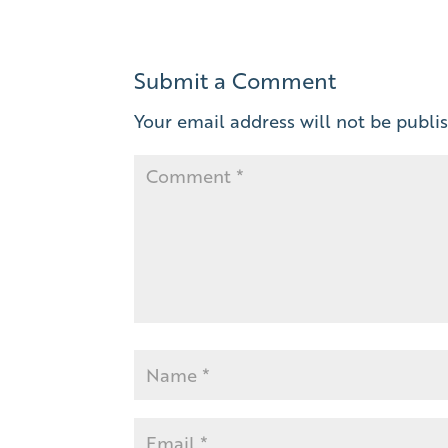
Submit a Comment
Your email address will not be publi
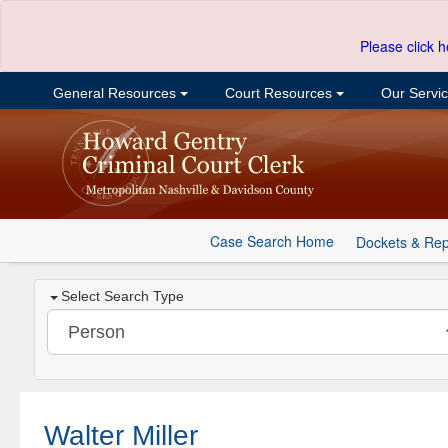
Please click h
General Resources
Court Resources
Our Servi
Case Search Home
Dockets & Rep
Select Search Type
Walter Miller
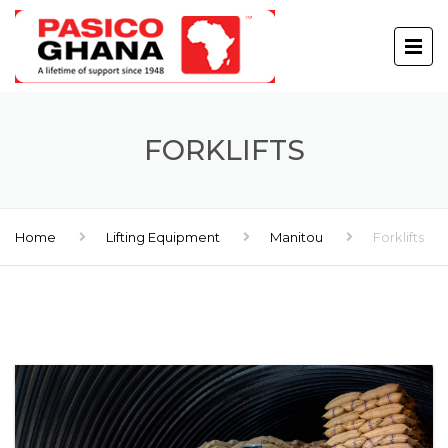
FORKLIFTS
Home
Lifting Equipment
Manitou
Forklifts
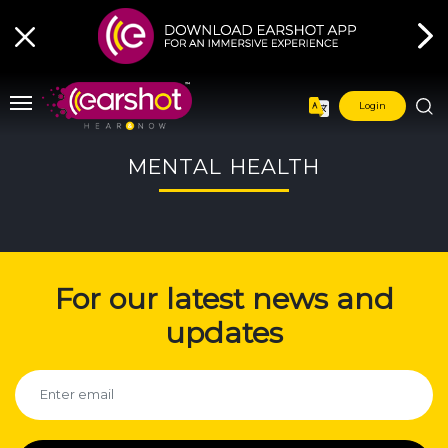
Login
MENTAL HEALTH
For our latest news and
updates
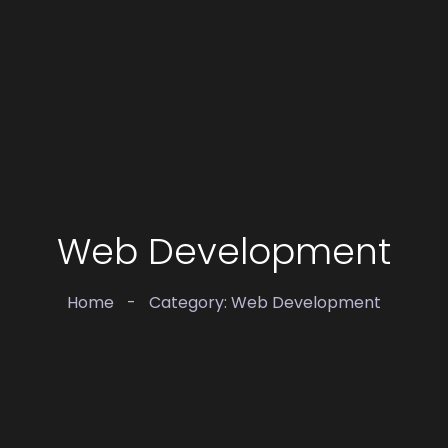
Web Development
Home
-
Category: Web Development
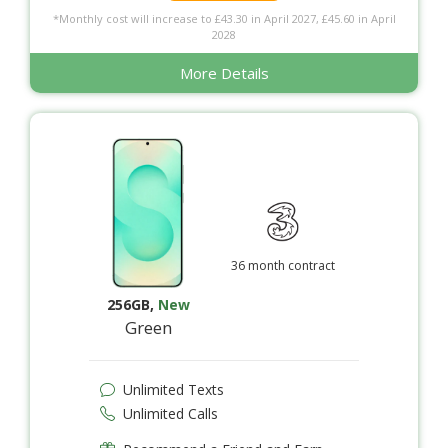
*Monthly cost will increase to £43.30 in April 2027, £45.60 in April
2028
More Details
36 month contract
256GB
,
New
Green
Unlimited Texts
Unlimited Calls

-- -- --

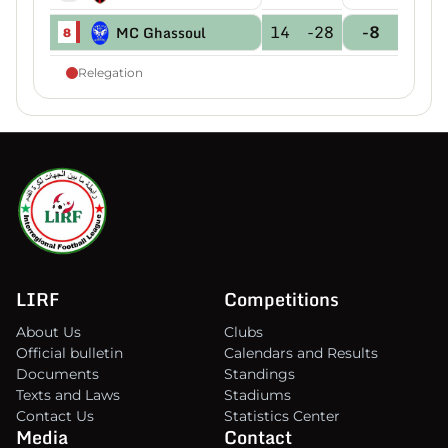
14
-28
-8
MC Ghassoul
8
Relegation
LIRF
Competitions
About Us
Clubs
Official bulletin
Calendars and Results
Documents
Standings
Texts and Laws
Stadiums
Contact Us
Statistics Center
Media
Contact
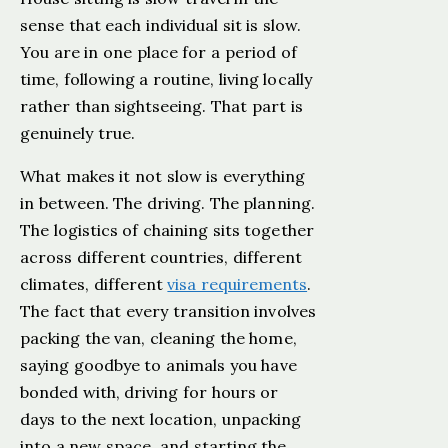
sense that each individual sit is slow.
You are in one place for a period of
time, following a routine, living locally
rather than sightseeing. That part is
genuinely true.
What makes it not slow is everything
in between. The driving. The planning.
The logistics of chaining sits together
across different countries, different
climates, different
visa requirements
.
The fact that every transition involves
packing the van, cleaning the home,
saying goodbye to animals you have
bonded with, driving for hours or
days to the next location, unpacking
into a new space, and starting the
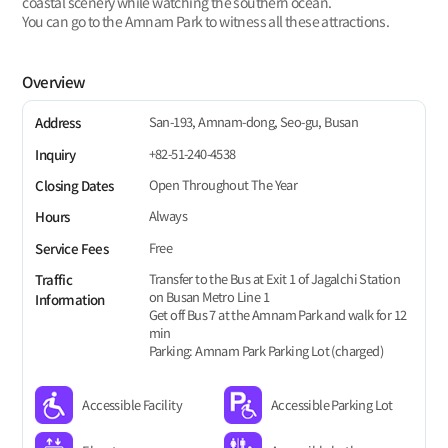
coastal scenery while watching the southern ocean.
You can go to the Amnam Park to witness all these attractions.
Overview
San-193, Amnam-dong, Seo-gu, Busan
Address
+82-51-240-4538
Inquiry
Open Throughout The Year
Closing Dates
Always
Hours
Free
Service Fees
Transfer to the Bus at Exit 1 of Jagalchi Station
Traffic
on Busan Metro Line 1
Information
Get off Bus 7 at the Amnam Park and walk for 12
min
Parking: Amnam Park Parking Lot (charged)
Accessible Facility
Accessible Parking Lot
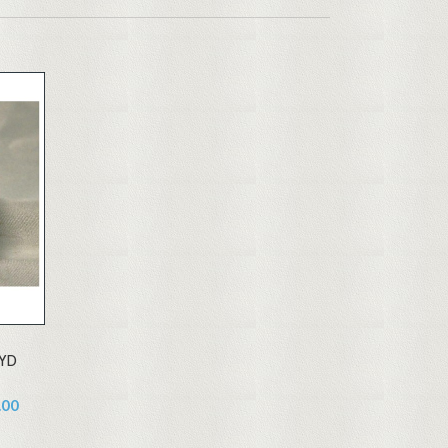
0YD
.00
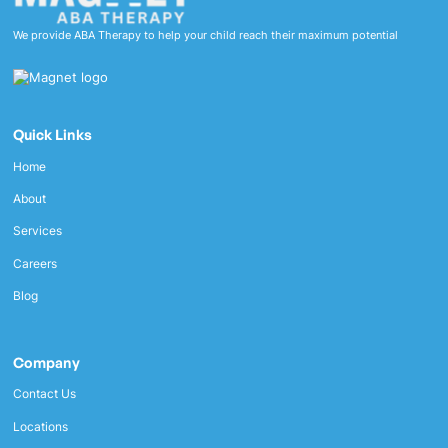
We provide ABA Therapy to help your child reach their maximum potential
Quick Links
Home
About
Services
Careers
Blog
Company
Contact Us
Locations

-- -- --

▶ _Activity_
Scan the material above for the word "Development", and copy every line in which it is found.

▶ _Exercise output_
Web Development
Category: Web Development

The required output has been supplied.